This new school year, the families of Guam's 4,424 Catholic school students will fork out an extra $12 monthly fee per student to help pay for the debts left behind by a closed college preparatory school and the financial problems caused by another school – but it shouldn't be that way, said an official with Concerned Catholics of Guam.

Each student will also be assessed a $25 fee for an administrative office for the 14 Catholic schools.

A closed school left behind $2.4 million worth of debts plus payables of about $60,000, and the obligations were assumed by the archdiocese, said David J. Sablan, president of Concerned Catholics. The other school, which fell behind in paying its past-due accounts, owes approximately $180,000, he said.

"The debts should be assumed by the Archdiocese of Agana, which then should find other ways and means" to pay the debts, Sablan said.

He didn't name the school, but St. Thomas Aquinas was a Catholic college preparatory school that closed in recent years in Guam.

'Freeloaders' living at former hotel

To spare Catholic students from the extra cost, the archdiocese can also charge rent to people who live as "freeloaders" in a prime church property – the former oceanview Hotel Accion in Yona, Sablan said.

The former hotel, which the archdiocese is trying to sell, and which was previously valued at around $40 million, houses more than 30 seminarians from all over the world, according to Sablan.

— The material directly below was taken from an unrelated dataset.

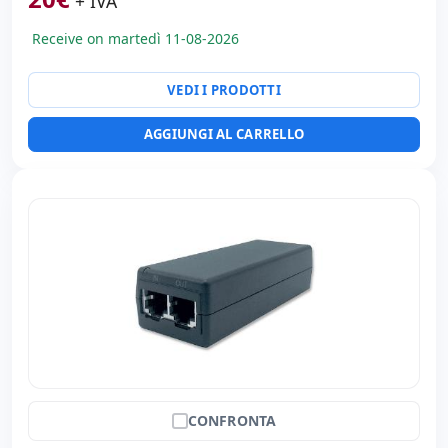
+ IVA
Receive on martedì 11-08-2026
VEDI I PRODOTTI
AGGIUNGI AL CARRELLO
CONFRONTA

"There are seminarians there from other countries all wanting to be ordained as presbyters for the Neocatechumenal Way," Sablan said. "Additionally, there are priests staying there who are NCW presbyters, not doing anything for our archdiocese; yet we probably are paying their monthly stipends as required by Church law."

"And there are people from other countries living there rent-free," Sablan said. "There is a term we use to define such individuals: freeloaders."

The Neocatechumenal Way seminary began occupying the former hotel under the leadership of now-suspended Archbishop Anthony Apuron, who is facing child sex-abuse cases before a Vatican tribunal and in the federal court in Guam.

Until that property is sold to cover claims of sexual abuse by members of the clergy, including Apuron, Sablan said charging rent to the occupants of the former hotel should be done instead of making students pay more to attend Catholic schools.

Sablan was responding to a policy approved last month by Father Jeffrey San Nicolas, delegate general of Coadjutor Archbishop Michael Byrnes, announcing the new fees.

San Nicolas noted that the indebtedness is a "regrettable situation" and the church is seeking the support of the island's 14 Catholic schools to "help pull us through this difficult time."

Sablan said, "the wrongs and debts of the past must be assumed by all of us in the archdiocese, not our schoolchildren."

San Nicolas indicated that the amount of the school assessment will be reevaluated annually.

'Pay up for all the problems'

Sablan suggested the priests and deacons teach courses and part of their salaries go toward helping retire the debts; reducing salaries for Chancery staff; and getting Apuron, Monsignor David Quitugua, and Father Adrian Cristobal to "pay up for all the problems they caused" the archdiocese when they were in charge of the Chancery.

"Good leaders sacrifice for their congregation," Sablan said.